Une société avait acquis l’usufruit d’un immeuble tandis que son dirigeant en avait acquis la nue-propriété.

La société avait effectué des travaux pour un montant de 41.055 € tandis qu’elle avait recueilli des revenus de cet usufruit pour un montant de 80.317 €.

L’administration fiscale avait considéré qu’il y avait dans le chef du dirigeant un avantage de toute nature taxable. Or, la Cour d’appel de Bruxelles en a décidé autrement, considérant que la société avait obtenu des revenus de la jouissance de son usufruit supérieurs aux montants investis (Bruxelles, 12 septembre 2019).

Le Tribunal de première instance de Namur, dans un cas dans lequel il n’était pas indiqué si la société avait bénéficié de revenus conséquents dans le cadre de son usufruit, avait quant à lui considéré qu’un avantage de toute nature pouvait être comptabilisé sur les gros travaux effectués par la société, cet avantage devant être calculé en retenant une dépréciation de 10%).

Pour les autres travaux, ne s’agissant que d’améliorations, ceux-ci ne pouvaient pas être indemnisables (Cf. civ.
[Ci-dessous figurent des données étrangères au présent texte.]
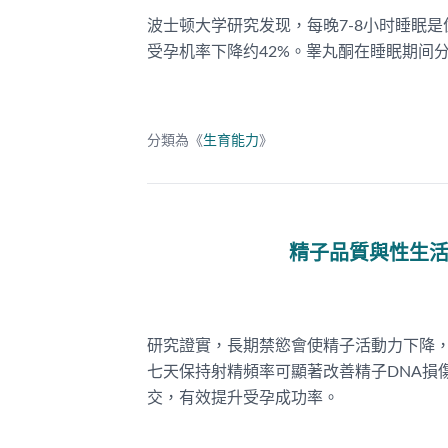
波士顿大学研究发现，每晚7-8小时睡眠
受孕机率下降约42%。睾丸酮在睡眠期间
分類為《
生育能力
》
精子品質與性生
研究證實，長期禁慾會使精子活動力下降，增
七天保持射精頻率可顯著改善精子DNA損
交，有效提升受孕成功率。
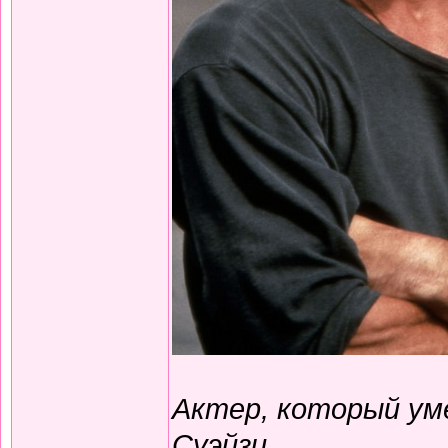
Актер, который ум
Суэйзи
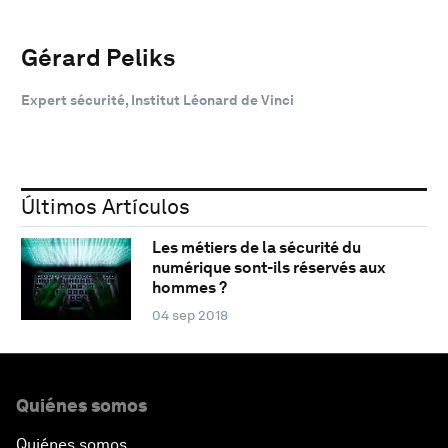
Gérard Peliks
Expert sécurité, Institut Léonard de Vinci
Últimos Artículos
Les métiers de la sécurité du
numérique sont-ils réservés aux
hommes ?
04 sep 2018
Quiénes somos
Quiénes somos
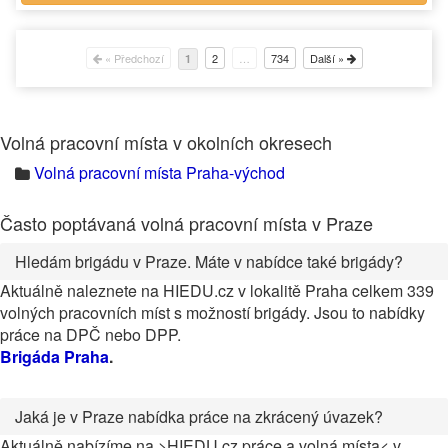
« Předchozí
2
…
734
Další »
1
Volná pracovní místa v okolních okresech
Volná pracovní místa Praha-východ
Často poptávaná volná pracovní místa v Praze
Hledám brigádu v Praze. Máte v nabídce také brigády?
Aktuálně naleznete na HIEDU.cz v lokalitě Praha celkem 339
volných pracovních míst s možností brigády. Jsou to nabídky
práce na DPČ nebo DPP.
Brigáda Praha
.
Jaká je v Praze nabídka práce na zkrácený úvazek?
Aktuálně nabízíme na >HIEDU.cz práce a volná místa< v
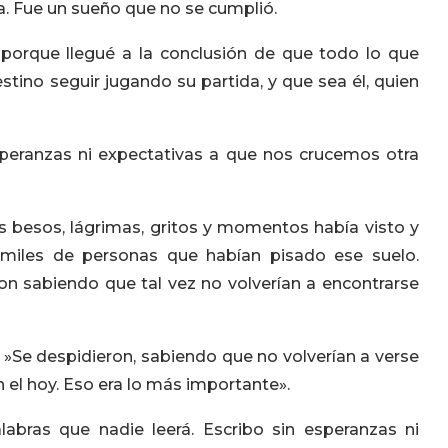
a. Fue un sueño que no se cumplió.
porque llegué a la conclusión de que todo lo que
stino seguir jugando su partida, y que sea él, quien
peranzas ni expectativas a que nos crucemos otra
 besos, lágrimas, gritos y momentos había visto y
miles de personas que habían pisado ese suelo.
n sabiendo que tal vez no volverían a encontrarse
o: »Se despidieron, sabiendo que no volverían a verse
el hoy. Eso era lo más importante».
labras que nadie leerá. Escribo sin esperanzas ni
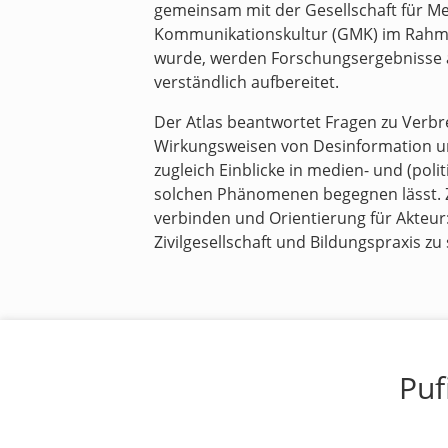
gemeinsam mit der Gesellschaft für M
Kommunikationskultur (GMK) im Rahme
wurde, werden Forschungsergebnisse au
verständlich aufbereitet.
Der Atlas beantwortet Fragen zu Ver
Wirkungsweisen von Desinformation und
zugleich Einblicke in medien- und (poli
solchen Phänomenen begegnen lässt. Zi
verbinden und Orientierung für Akteur
Zivilgesellschaft und Bildungspraxis zu
Puf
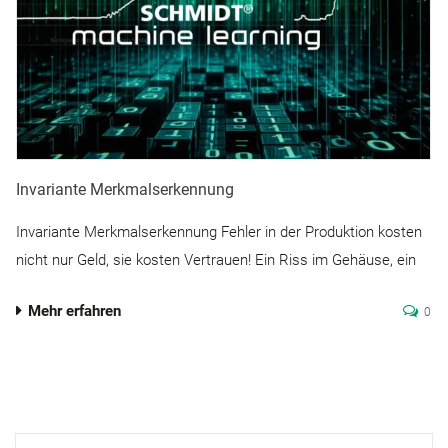
Invariante Merkmalserkennung
Invariante Merkmalserkennung Fehler in der Produktion kosten
nicht nur Geld, sie kosten Vertrauen! Ein Riss im Gehäuse, ein
Mehr erfahren
0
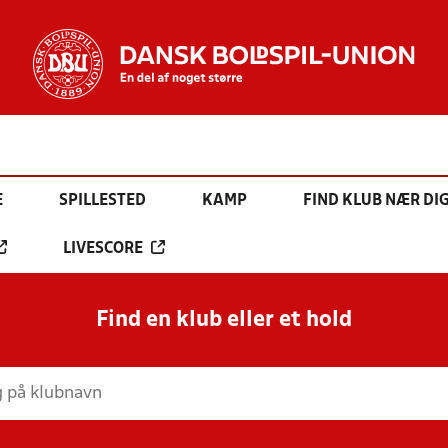
E
SPILLESTED
KAMP
FIND KLUB NÆR DI
LIVESCORE
Find en klub eller et hold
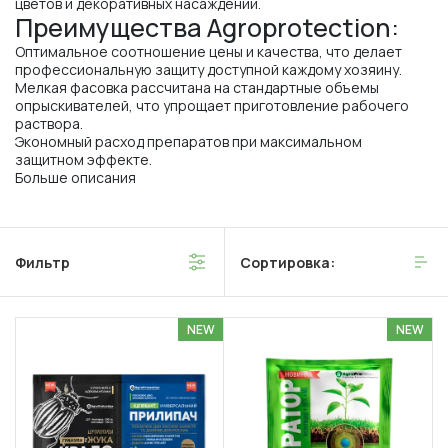
цветов и декоративных насаждений.
Преимущества Agroprotection:
Оптимальное соотношение цены и качества, что делает
профессиональную защиту доступной каждому хозяину.
Мелкая фасовка рассчитана на стандартные объемы
опрыскивателей, что упрощает приготовление рабочего
раствора.
Экономный расход препаратов при максимальном
защитном эффекте.
Больше описания
Фильтр
Сортировка:
NEW
NEW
Namur, 7 décembre 2016, www.taxwin.be).

 

Conclusion,

 

Envisager une acquisition scindée, lorsque les parties sont liées entre elles par des liens économiques étroits, nécessite de bien réfléchir à son projet, de calculer de manière précise la valeur de l’usufruit et de prévoir au besoin, conventionnellement, la rémunération que les avantages fournis par l’usufruitier à son dirigeant va couvrir.

Comme dans beaucoup de chose, la préparation et la réflexion seront les meilleurs conseils.

Dans le cours de l’usufruit, il conviendra également de ne pas se laisser emballer par l’attrait d’une prise en charge de travaux par sa société en oubliant la spécificité d’une société et en le regrettant à l’issue de l’usufruit. Les risques fiscaux sont importants lorsque l’équilibre, certes fragile, est rompu.